Rocky Mountain Section - 75th Annual Meeting - 2025

Paper No. 9-8
Presentation Time: 8:00 AM-5:30 PM

TAYLOR PARK ROCK GLACIERS, EXPLORING GEOSPATIAL CONTROLS ON DISTRIBUTION AND HEADWALL INFLUENCE


WASICKO, Zane1, MARCHETTI, David1, ANDERSON, Leif2, ELLWEIN, Amy L.1 and COOP, Jonathan1, (1)Natural and Environmental Sciences Department, Western Colorado University, 600 N. Adams St, Gunnison, CO 81231, (2)Department of Geology and Geophysics, University of Utah, Salt Lake City, UT 84112

Taylor Park (Colorado) is located between the Elk and Sawatch Mountain ranges. It is a tectonically constrained basin consisting predominantly of Precambrian metamorphics and intrusives with smaller areas of Paleozoic sediments and Oligocene intrusives. Taylor Park is the upper drainage basin for the Taylor River, a tributary of the Colorado River. In the upper elevation areas of Taylor Park, precipitation is predominantly in the form of snowfall, with average precipitation values of 75-100 cm per year and MAAT of roughly 0 C. Previous studies on Taylor Park’s periglacial features have focused on mapping the extent of rock glaciers to make palaeoclimatic inferences as well as estimating select rock glacier ages using lichenometry. Here, remote sensing and field mapping were used to create a detailed inventory of Taylor Park's periglacial features with a focus on rock glaciers. 178 rock glaciers were identified, 142 of which were verified and characterized by field surveying. 68 rock glaciers were classified as active, 49 as intact, and 61 as extinct. This database represents one of the largest and most detailed rock glacier inventories in the US. Using this database and recently available 1m DEMs, we explored geospatial controls of rock glacier activity status and distribution using ArcGIS Pro and R. Focus was placed on understanding headwall influence and the relationship between headwall steepness and rock glacier activity by investigating metrics such as slope, insolation, aspect, and elevation to gain insight on ablation rates, snow supply, and rock supply. A strong positive correlation was found between the mean elevation of the rock glacier body/headwall and activity status.

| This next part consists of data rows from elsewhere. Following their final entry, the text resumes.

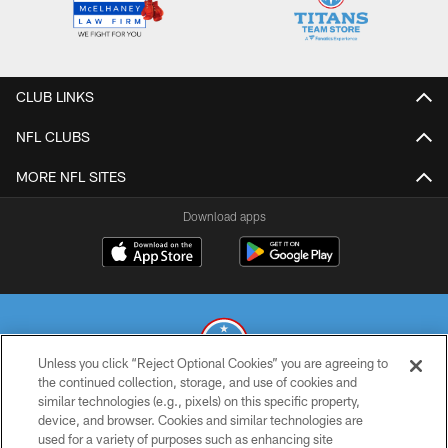
CLUB LINKS
NFL CLUBS
MORE NFL SITES
Download apps
Unless you click “Reject Optional Cookies” you are agreeing to
the continued collection, storage, and use of cookies and
similar technologies (e.g., pixels) on this specific property,
© 2026 THE TENNESSEE TITANS. ALL RIGHTS RESERVED
device, and browser. Cookies and similar technologies are
used for a variety of purposes such as enhancing site
PRIVACY POLICY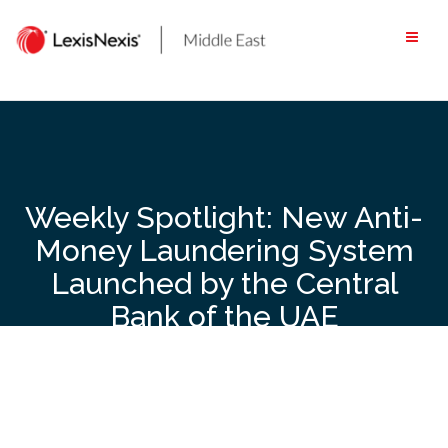
Skip
to
content
Weekly Spotlight: New Anti-
Money Laundering System
Launched by the Central
Bank of the UAE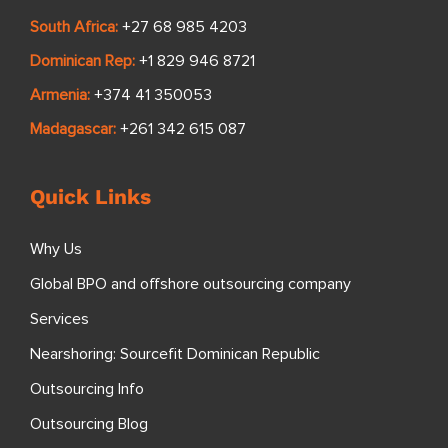
South Africa:
+27 68 985 4203
Dominican Rep:
+1 829 946 8721
Armenia:
+374 41 350053
Madagascar:
+261 342 615 087
Quick Links
Why Us
Global BPO and offshore outsourcing company
Services
Nearshoring: Sourcefit Dominican Republic
Outsourcing Info
Outsourcing Blog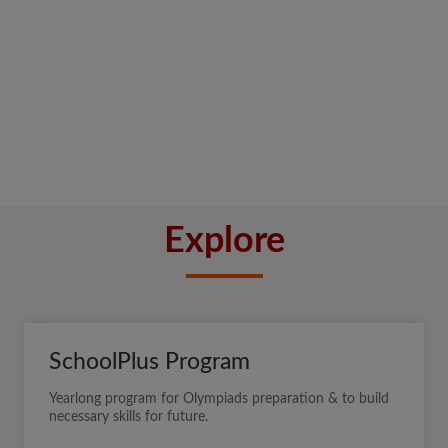
Explore
SchoolPlus Program
Yearlong program for Olympiads preparation & to build
necessary skills for future.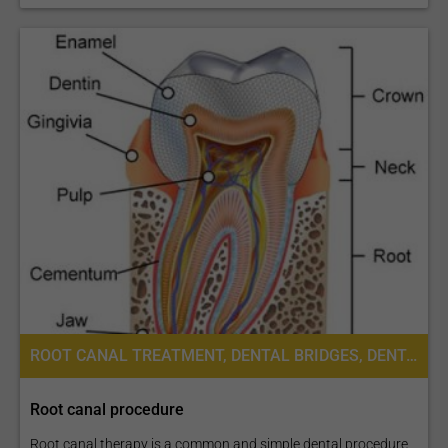
ROOT CANAL TREATMENT, DENTAL BRIDGES, DENTAL CROWNS, DENTAL IMPLANTS, DENTAL VENEERS
Root canal procedure
Root canal therapy is a common and simple dental procedure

A moderately positive correlation was found between the amount of steep area in a rock glacier headwall and its activity status. Aspect and insolation (calculated over the 2024 calendar year) did not correlate with activity status. These findings indicate that rock glacier activity status is more closely controlled by environmental factors that contribute to mass addition (rock and snow supply) versus factors that contribute to mass loss (melt rate and shading) within Taylor Park Colorado. While this finding is geographically constrained, it signifies a new way of understanding rock glacier spatial distribution.